Sono tante le attività che il Garante avrebbe potuto fare in anticipo sulla
scadenza del 25 maggio. Ma, anche nei documenti già messi a disposizione, ci
sono tanti problemi insoluti. Prendiamone due...
1. C’è un profilo importantissimo per la riorganizzazione dei ruoli
privacy cui le aziende sono chiamate nell’attuale, burrascoso momento di
assessment. Tutti sappiamo, che nel regime del Codice privacy, si è fatto
ampissimo ricorso all’istituto della designazione come responsabile di
soggetti interni alla propria organizzazione (resa possibile dalla
disciplina del Codice, sotto questo profilo non pienamente in linea con
lo spirito della Direttiva 45/CE): è quasi paradigmatico, sul mercato, lo
schema che vede designati come responsabili, ad esempio, il livello
apicale della funzione risorse umane, quello dell’IT o quello dell’amministrazione.

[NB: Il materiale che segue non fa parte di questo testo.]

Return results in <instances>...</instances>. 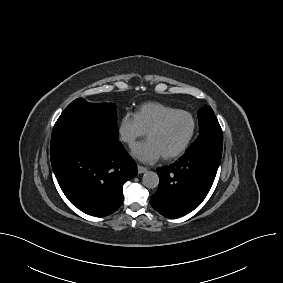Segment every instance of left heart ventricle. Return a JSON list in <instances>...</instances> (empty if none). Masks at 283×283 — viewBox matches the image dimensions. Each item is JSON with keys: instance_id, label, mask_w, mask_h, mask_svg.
Listing matches in <instances>:
<instances>
[{"instance_id": "1", "label": "left heart ventricle", "mask_w": 283, "mask_h": 283, "mask_svg": "<svg viewBox=\"0 0 283 283\" xmlns=\"http://www.w3.org/2000/svg\"><path fill=\"white\" fill-rule=\"evenodd\" d=\"M191 131V121L187 116L172 118L165 127L148 137L159 148L162 155L176 151L185 142Z\"/></svg>"}]
</instances>
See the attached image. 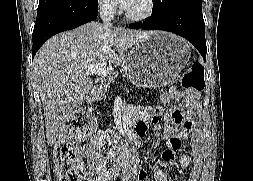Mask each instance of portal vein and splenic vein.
<instances>
[{"mask_svg": "<svg viewBox=\"0 0 253 181\" xmlns=\"http://www.w3.org/2000/svg\"><path fill=\"white\" fill-rule=\"evenodd\" d=\"M106 61H100L97 64L88 65L85 69V75H98L101 78L107 79L110 76V72L106 67Z\"/></svg>", "mask_w": 253, "mask_h": 181, "instance_id": "obj_1", "label": "portal vein and splenic vein"}]
</instances>
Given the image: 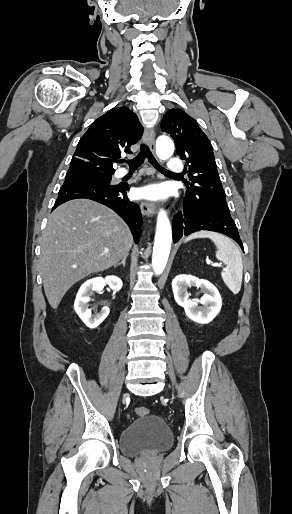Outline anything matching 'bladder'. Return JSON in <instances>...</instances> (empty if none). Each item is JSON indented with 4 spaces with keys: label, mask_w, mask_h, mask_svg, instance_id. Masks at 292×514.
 Instances as JSON below:
<instances>
[{
    "label": "bladder",
    "mask_w": 292,
    "mask_h": 514,
    "mask_svg": "<svg viewBox=\"0 0 292 514\" xmlns=\"http://www.w3.org/2000/svg\"><path fill=\"white\" fill-rule=\"evenodd\" d=\"M173 443V434L158 415L141 416L130 422L121 432L119 444L123 454L138 456L160 452Z\"/></svg>",
    "instance_id": "bladder-1"
}]
</instances>
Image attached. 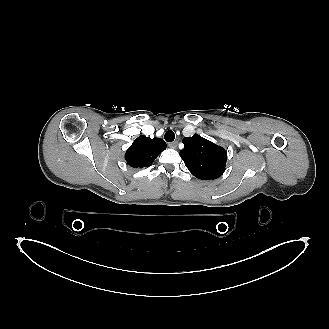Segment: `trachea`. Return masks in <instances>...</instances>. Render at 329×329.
<instances>
[{"label":"trachea","mask_w":329,"mask_h":329,"mask_svg":"<svg viewBox=\"0 0 329 329\" xmlns=\"http://www.w3.org/2000/svg\"><path fill=\"white\" fill-rule=\"evenodd\" d=\"M164 138L167 142H172L175 139V134L173 131L169 130L165 133Z\"/></svg>","instance_id":"obj_1"}]
</instances>
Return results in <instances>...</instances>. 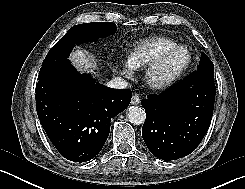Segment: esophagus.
Segmentation results:
<instances>
[{
  "mask_svg": "<svg viewBox=\"0 0 245 189\" xmlns=\"http://www.w3.org/2000/svg\"><path fill=\"white\" fill-rule=\"evenodd\" d=\"M131 104L132 105H138L140 104V98L137 94H134L131 99Z\"/></svg>",
  "mask_w": 245,
  "mask_h": 189,
  "instance_id": "esophagus-1",
  "label": "esophagus"
}]
</instances>
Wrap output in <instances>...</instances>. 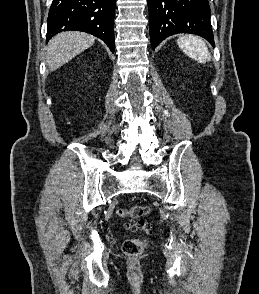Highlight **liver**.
Segmentation results:
<instances>
[{"label":"liver","instance_id":"1","mask_svg":"<svg viewBox=\"0 0 259 294\" xmlns=\"http://www.w3.org/2000/svg\"><path fill=\"white\" fill-rule=\"evenodd\" d=\"M92 35L79 31L62 32L48 43L46 62L50 71H55L76 55L94 44Z\"/></svg>","mask_w":259,"mask_h":294}]
</instances>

Ora, rispetto a tale realtà, la nuova configurazione del ruolo di
responsabile del trattamento, così come delineata nell’art. 28 del GDPR,
reca con sé una innovazione di eccezionale rilievo: per come concepito dal
legislatore europeo, infatti, il ruolo del responsabile è necessariamente
disegnato su un soggetto esterno all’azienda, che opera "per
conto" del titolare, e che (basta scorrere, appunto, l’art. 28) ha
una serie di caratteristiche intrinseche incompatibili con un soggetto che
faccia parte dell’organigramma interno del titolare.
Ci si sarebbe aspettati, quindi, che almeno nella attività informativa
di base, costituita dalla Guida Operativa pubblicata dal Garante, e da ultimo
aggiornata, si dedicasse al tema almeno un accenno, spiegando che i
responsabili interni non possono più esistere in quanto tali. Ed invece no:
nemmeno una riga. Con il risultato che, nel delirio che sta caratterizzando
l’avvicinamento al 25 maggio, moltissime organizzazione non si stanno
nemmeno ponendo il problema della doverosa ri-definizione del ruolo di
quelli che ormai dovremmo chiamare ex-responsabili;
2. Nelle FAQ in ambito privato, il Garante ha ritenuto utile lanciarsi
in una elencazione di soggetti che devono considerarsi "tenuti
alla nomina del DPO". Nonostante lo stesso documento chiarisca in
un inciso il fatto che quella elencazione postuli comunque che
sussistano i presupposti fissati dall’art. 37, il messaggio che è
passato è che, ad esempio, un call center, in quanto tale, sia tenuto
alla designazione del DPO. Ripeto: nel documento, se lo si legge con
attenzione, l’Autorità ha chiarito la portata della elencazione, e
per i più avveduti è agevole rilevare che un call center non è
affatto tenuto ad avere un DPO, se non svolge operazioni di
trattamento descritte nell’art. 37.
Quello che va evidenziato,
allora, in questo caso, è un deficit di chiarezza e di comunicazione,
che, se non si vogliamo chiudere gli occhi e far finta di nulla, sta
portando a vivere come una sorta di prescrizione quello che l’Autorità
ha invece voluto lanciare come elemento chiarificatore, che tutto ha
fatto meno che chiarire.
Tanto c’è da fare, allora. Ma, anche nelle cose già fatte, sarebbe
forse il caso di operare qualche aggiustamento.